Я тогда еще мог думать о таких мелочах и даже строить предположения о близком будущем.
Вечер этого последнего, относительно спокойного для меня, дня прошел обычным порядком. В виду воскресения, посторонних докладов не было, и после долгого промежутка, мы – адмирал Нилов, граф Граббе и я, по предложению его величества, сыграли две партии в домино, но государю, видимо, было не по себе, и мы вскоре разошлись. В понедельник 27 февраля я был дежурным при его величестве. Утром государь отправился, по обыкновению, в штаб, где и оставался необычно долго.
В ожидании выхода государя от генерала Алексеева, я прошел в одну из комнат генерал-квартирмейстерской части, где встретил генерала Лукомского, бывшего тогда генерал-квартирмейстером в Ставке.

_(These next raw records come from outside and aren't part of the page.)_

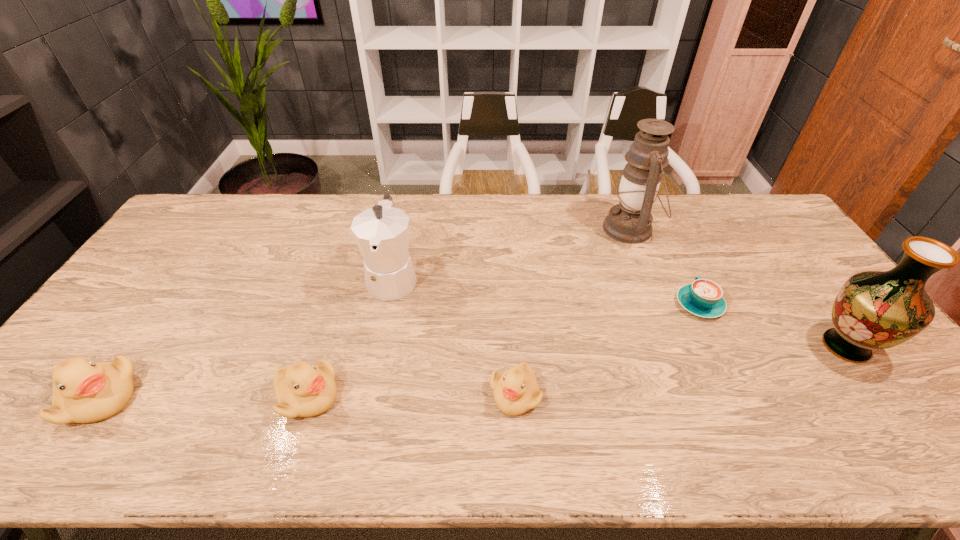 The height and width of the screenshot is (540, 960). What are the coordinates of `the leftmost duckling` in the screenshot? It's located at (84, 391).

Identify the location of the third shortest object. (302, 390).

You are a GUI agent. You are given a task and a screenshot of the screen. Output one action in this format:
    pyautogui.click(x=<x>, y=<y>)
    Task: Click on the second duckling from right to left
    
    Given the screenshot: What is the action you would take?
    pyautogui.click(x=302, y=390)

The width and height of the screenshot is (960, 540). In order to click on the fourth object from right to left in this screenshot , I will do `click(516, 391)`.

Locate an element on the screen. Image resolution: width=960 pixels, height=540 pixels. the shortest duckling is located at coordinates (516, 391).

Identify the location of oil lamp. The width and height of the screenshot is (960, 540). (630, 221).

You are a GUI agent. You are given a task and a screenshot of the screen. Output one action in this format:
    pyautogui.click(x=<x>, y=<y>)
    Task: Click on the cappuccino
    The image size is (960, 540).
    Given the screenshot: What is the action you would take?
    pyautogui.click(x=703, y=297)

At what (x,y) coordinates should I click in order to perform the action: click on coffeepot. Please return your answer as a coordinate pair (x, y). The height and width of the screenshot is (540, 960). Looking at the image, I should click on (382, 232).

Where is `vase`? The height and width of the screenshot is (540, 960). vase is located at coordinates (875, 310).

Where is `the rightmost object`? The width and height of the screenshot is (960, 540). the rightmost object is located at coordinates (875, 310). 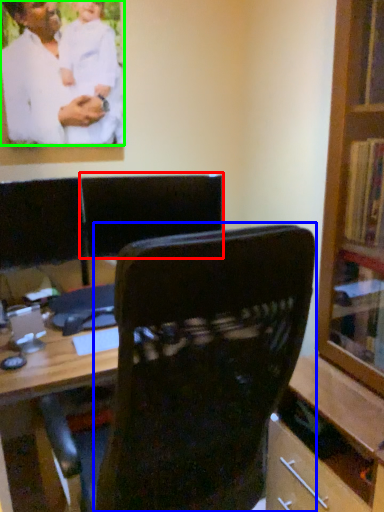 Question: Which object is the closest to the armchair (highlighted by a red box)? Choose among these: chair (highlighted by a blue box) or man (highlighted by a green box).

Choices:
 (A) chair
 (B) man

Answer: (B) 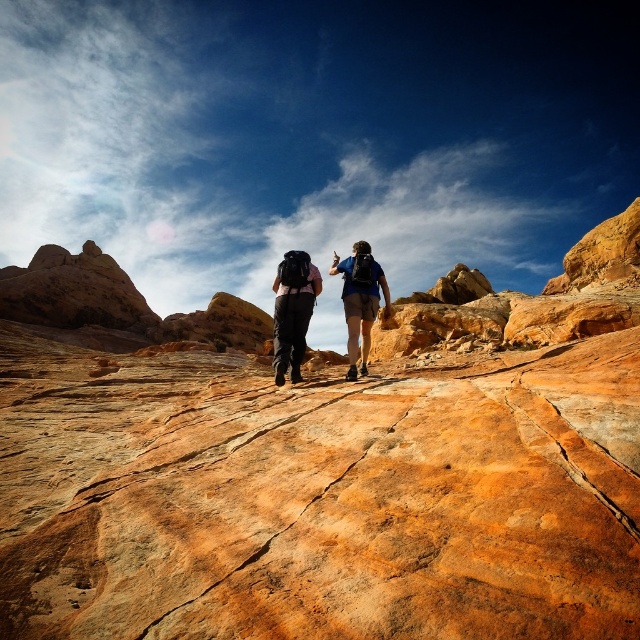 Question: Which is nearer to the matte black backpacks at center?

Choices:
 (A) matte blue backpack at center
 (B) matte black backpack at center

Answer: (A)

Question: Which is farther from the matte black backpack at center?

Choices:
 (A) matte blue backpack at center
 (B) matte black backpacks at center

Answer: (A)

Question: Can you confirm if matte black backpack at center is wider than matte blue backpack at center?

Choices:
 (A) no
 (B) yes

Answer: (A)

Question: Considering the relative positions of matte black backpacks at center and matte blue backpack at center in the image provided, where is matte black backpacks at center located with respect to matte blue backpack at center?

Choices:
 (A) right
 (B) left

Answer: (B)

Question: Which is farther from the matte black backpack at center?

Choices:
 (A) matte blue backpack at center
 (B) matte black backpacks at center

Answer: (A)

Question: Does matte black backpacks at center have a smaller size compared to matte blue backpack at center?

Choices:
 (A) no
 (B) yes

Answer: (B) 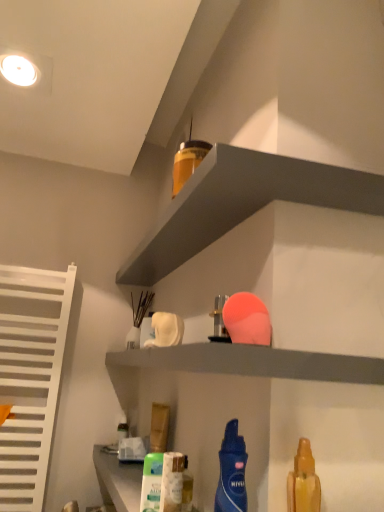 Question: Is blue matte lotion at center, which is the 3th cleaning product in bottom-to-top order, wider or thinner than translucent plastic spray bottle at center, the 1th cleaning product in the left-to-right sequence?

Choices:
 (A) wide
 (B) thin

Answer: (A)

Question: Is blue matte lotion at center, the second cleaning product viewed from the front, to the left or to the right of translucent plastic spray bottle at center, acting as the third cleaning product starting from the front, in the image?

Choices:
 (A) left
 (B) right

Answer: (B)

Question: Estimate the real-world distances between objects in this image. Which object is farther from the white slatted radiator at left?

Choices:
 (A) matte gray shelf at upper center, which is counted as the 1th shelf, starting from the top
 (B) white matte shelf at upper center, the first shelf positioned from the bottom
 (C) translucent yellow spray bottle at lower right, positioned as the second cleaning product in bottom-to-top order
 (D) blue matte lotion at center, which is the 3th cleaning product in bottom-to-top order
 (E) translucent plastic bottle at upper center, the 4th cleaning product positioned from the front

Answer: (C)

Question: Which object is the closest to the white slatted radiator at left?

Choices:
 (A) matte gray shelf at upper center, positioned as the 2th shelf in bottom-to-top order
 (B) white matte shelf at upper center, marked as the 2th shelf in a top-to-bottom arrangement
 (C) blue matte lotion at center, which is the 3th cleaning product in bottom-to-top order
 (D) translucent yellow spray bottle at lower right, the fourth cleaning product in the back-to-front sequence
 (E) translucent plastic spray bottle at center, which is the 4th cleaning product from top to bottom

Answer: (A)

Он был, видимо, чем-то очень взволнован и удручен. На мой вопрос, «что нового и что случилось», он ответил, что «на фронте, слава богу, ничего худого, но что ночью получилось известие, что в Петрограде со вчерашнего дня начались сильные беспорядки среди рабочих, что толпа громит лавки, требует хлеба и настолько буйствует, что приходится употреблять в дело войска, среди которых много ненадежных».
Генерал Беляев, бывший тогда военным министром, хотя и успокаивает, что беспорядки будут прекращены, но генерал Хабалов, командующий войсками округа, говорит Другое и просит подкреплений, так как не надеется на свои запасные части.
Была получена и телеграмма от Родзянки, указывавшего, что единственная возможность прекратить беспорядки – это немедленное формирование ответственного министерства.
По имевшимся сведениям, в то время из-за снежных Заносов Петроград был обеспечен продовольствием на восемь дней, а войска северного фронта на пол-месяца. Государь оставался долго у генерала Алексеева и вернулся, опоздав к завтраку, озабоченный. Иностранные представители, вероятно, уже получившие тревожные сведения, были очень смущены, но, видимо, и они надеялись, что беспорядки будут вскоре прекращены. По крайней мере, они это высказывали довольно искренно и убежденно.
После завтрака, около двух часов дня, когда я спускался по лестнице вместе со всеми приглашенными, чтобы пойти на свободный час домой, на нижней плещадке меня остановил с крайне озабоченным видом дежурный полковник штаба, кажется Гюленбегель, с открытыми телеграммами в руке. «Генерал Алексеев» – обратился он ко мне – «приказал передать лично вам эти телеграммы и просит вас, чтобы вы лично же, не передавая никому другому, немедленно же доложили его величеству». На мой вопрос, что это за телеграммы, полковник отвел меня в сторону, к окну, и сказал: «вот прочтите сами, что делается в Петрограде. Сейчас, когда я уходил из штаба, я мельком видел, что получились и еще более ужасные известия».